Not really an answer to your questions, but I would highly recommend the forum at http://ompf.org/forum/
They have some great discussions over there for fast kd-tree constructions in various contexts. Perhaps you'll find some inspiration over there.
Edit:
The OMPF forums have since gone down, although a direct replacement is currently available at http://ompf2.com/
Your first culprit is sorting to find the median. This is almost always the bottleneck for K-d tree construction, and using more efficient algorithms here will really pay off.
However, you're also constructing a pair of variable-sized vectors each time you split and transferring elements to them.
Here I recommend the good ol' singly-linked list. The beauty of the linked list is that you can transfer elements from parent to child by simply changing next pointers to point at the child's root pointer instead of the parent's.

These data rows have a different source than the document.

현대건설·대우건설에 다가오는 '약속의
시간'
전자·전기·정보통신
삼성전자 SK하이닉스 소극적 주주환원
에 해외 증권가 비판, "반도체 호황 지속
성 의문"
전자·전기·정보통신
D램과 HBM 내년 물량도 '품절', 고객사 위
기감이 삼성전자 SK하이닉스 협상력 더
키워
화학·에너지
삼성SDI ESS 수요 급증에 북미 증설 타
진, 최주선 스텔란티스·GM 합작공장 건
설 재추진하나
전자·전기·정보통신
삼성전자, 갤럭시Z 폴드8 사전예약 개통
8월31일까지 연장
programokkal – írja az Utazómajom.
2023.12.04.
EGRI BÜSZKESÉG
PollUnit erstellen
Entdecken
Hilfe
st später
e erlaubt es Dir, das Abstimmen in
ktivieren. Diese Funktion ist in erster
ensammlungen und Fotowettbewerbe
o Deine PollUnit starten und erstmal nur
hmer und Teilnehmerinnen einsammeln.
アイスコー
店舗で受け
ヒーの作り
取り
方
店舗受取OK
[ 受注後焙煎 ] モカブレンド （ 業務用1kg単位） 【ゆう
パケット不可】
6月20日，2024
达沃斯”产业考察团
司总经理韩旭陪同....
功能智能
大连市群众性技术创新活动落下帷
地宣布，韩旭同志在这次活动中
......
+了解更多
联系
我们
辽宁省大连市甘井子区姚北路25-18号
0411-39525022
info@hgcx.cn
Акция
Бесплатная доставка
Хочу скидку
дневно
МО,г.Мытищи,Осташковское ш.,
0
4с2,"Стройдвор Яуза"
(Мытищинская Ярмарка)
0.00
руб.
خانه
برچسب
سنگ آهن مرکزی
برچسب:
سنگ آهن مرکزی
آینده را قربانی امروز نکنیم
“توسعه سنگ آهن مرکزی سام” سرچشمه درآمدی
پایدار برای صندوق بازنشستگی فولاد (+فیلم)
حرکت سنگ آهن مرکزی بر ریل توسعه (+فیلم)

That means no heap overhead whatsoever during construction to transfer elements from parent nodes to child nodes, only to aggregate the initial list of elements to insert to the root. That should do wonders as well, but if you want even faster, you can use a fixed allocator to efficiently allocate nodes for the linked list (as well as for the tree) and with better contiguity/cache hits.
Last but not least, if you're involved in intensive computing tasks that call for K-d trees, you need a profiler. Measure your code and you'll see exactly what lies at the culprit, and with exact time distributions.